My family's telecom saga actually began more than a month before our move, when a salesperson at Verizon sold my wife on a package deal that included local and long-distance phone service, DSL Internet access, and DirecTV. In time, we'd also switch over the cell phones. The attraction was both a competitive price and the ease of dealing with a single company. Ours was to be an all-Verizon family.
On move-in day, the phone installer showed up promptly, talked us through some options and got the phone service switched on. He also informed us that the DSL Internet access was up and running. It turned out it wasn't. He also failed to mention, as had many Verizon sales and service representatives, that we needed a modem to actually connect the computer to the DSL service -- a fact we discovered only after the techie from my wife's company arrived the next day to hook up her computer.
When my wife called Verizon the next day, Saturday, to straighten all this out, the office was closed. There was, however, a fancy automated phone system that informed her that our high-speed service would be activated 12 days later. When she phoned Verizon on Monday, however, she learned that our order had been canceled after an attempt to activate the service had failed for unexplained technical reasons. Trying to be helpful, the Verizon representative then suggested that my wife get more information at the company's Web site -- not exactly the best advice for someone fuming about her lack of Internet access.

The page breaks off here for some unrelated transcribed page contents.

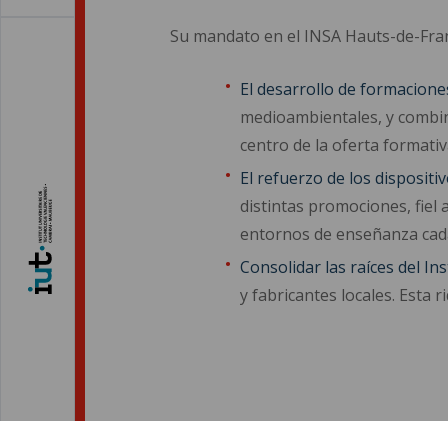
Su mandato en el INSA Hauts-de-Franc
El desarrollo de formacione
medioambientales, y combine
centro de la oferta formativ
El refuerzo de los dispositi
distintas promociones, fiel
entornos de enseñanza cada 
Consolidar las raíces del Ins
y fabricantes locales. Esta 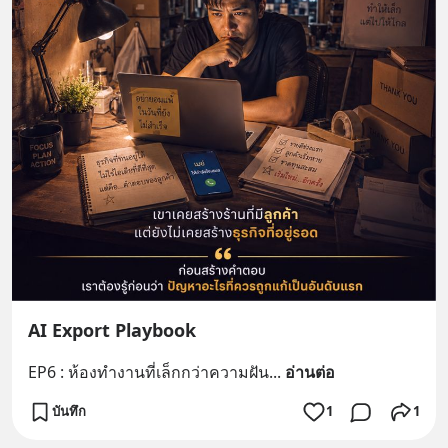
AI Export Playbook
EP6 : ห้องทำงานที่เล็กกว่าความฝัน
... 
อ่านต่อ
บันทึก
1
1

Look, I understand things go wrong even in the best of companies. But this incident revealed that Verizon, like many companies, continues to be organized from the inside out rather than the outside in. It's all about their network, their technology, their organizational silos, their products and procedures. What it's not built around is the quality of the customer experience. And when things went wrong, it was our problem, not theirs.
I encountered a similar mentality last December, when I called the District's Yellow Cab to arrange for transportation early the next morning to National Airport for the start of a holiday vacation. After a 10-minute wait on hold, the dispatcher said she couldn't guarantee the availability of an SUV big enough for my family and a lot of luggage. But when I tried to reserve two cabs, she said she couldn't guarantee that, either, explaining that it depended on how many cabs were available in our area at that hour.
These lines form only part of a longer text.